For my grandfather, it started at the head meaning that he lost the ability to speak first. I’m sure that he would have gladly traded the ability to walk in order to speak clearly with us, his family, until the later stages of the disease. Instead, it meant that for the better part of the year he couldn’t clearly communicate with any of us. Any conversations he and I had needed to be handwritten on his part and, later, he could basically only point at a board we had in order to communicate. It was like a super low tech version of what Stephen Hawking has.

At the end, he couldn’t move at all although he did manage a rare smile once my Great Uncle visited and proceeded to give him a hard time about something that happened 50 years prior. It was a rare bit of joy before he passed.

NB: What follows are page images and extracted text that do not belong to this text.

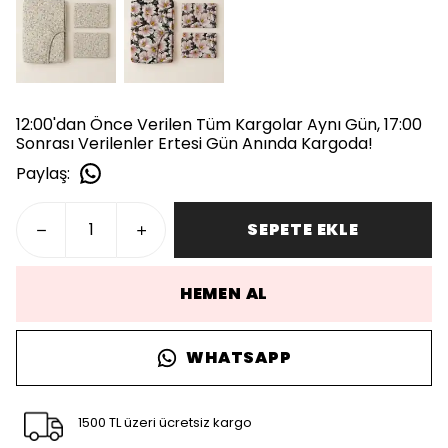
12:00'dan Önce Verilen Tüm Kargolar Aynı Gün, 17:00
Sonrası Verilenler Ertesi Gün Anında Kargoda!
Paylaş
:
SEPETE EKLE
HEMEN AL
WHATSAPP
1500 TL üzeri ücretsiz kargo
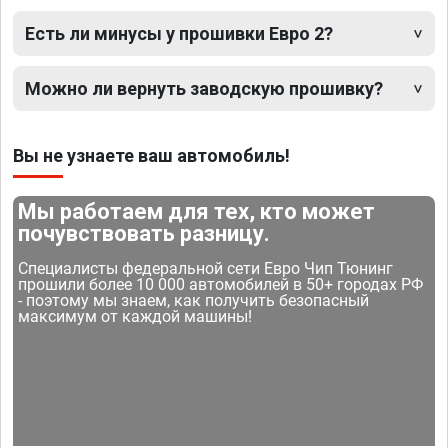
Есть ли минусы у прошивки Евро 2?
Можно ли вернуть заводскую прошивку?
Вы не узнаете ваш автомобиль!
Мы работаем для тех, кто может
почувствовать разницу.
Специалисты федеральной сети Евро Чип Тюнинг
прошили более 10 000 автомобилей в 50+ городах РФ
- поэтому мы знаем, как получить безопасный
максимум от каждой машины!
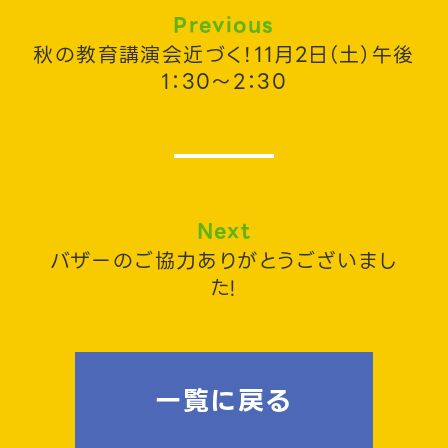
Previous
秋の教育講演会近づく！11月2日（土）午後
1：30～2：30
Next
バザーのご協力ありがとうございまし
た!
一覧に戻る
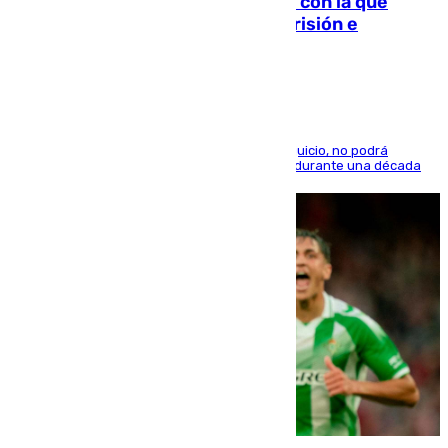
Agrede sexualmente a una mujer con la que
quedó por Instagram: dos años prisión e
indemnización de 9.000 euros
El condenado, que reconoció los hechos en el juicio, no podrá
acercarse a la víctima ni comunicarse con ella durante una década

There are a lot of people who disparage social media awareness campaigns and question their effectiveness. There’s often good reason for that. Boko Haram is still terrorizing Nigeria to this day and those girls of #BringOurGirlsBack still haven’t been returned. But those are things outside of the direct control of the people. This ALS charity campaign was within the control of the people. It caught on and the people delivered, big time.

According to Time, last year, during the same time period, mid-July to present, the ALS Association raised only $50,000. Now compare that to the $15.6 million donated in the same time period this year. It’s astounding and it means that research will now occur that would not have occurred otherwise.

There are a lot of reasons to feel cynical about these kinds of campaigns whether they’re regarding social movements, charities, or conflicts in far flung parts of the world but one thing this does confirm is that people do want to give, not just dump ice water on their heads for all the world to see.

And that matters. It matters a great deal and it should make me, you, everyone, pretty happy.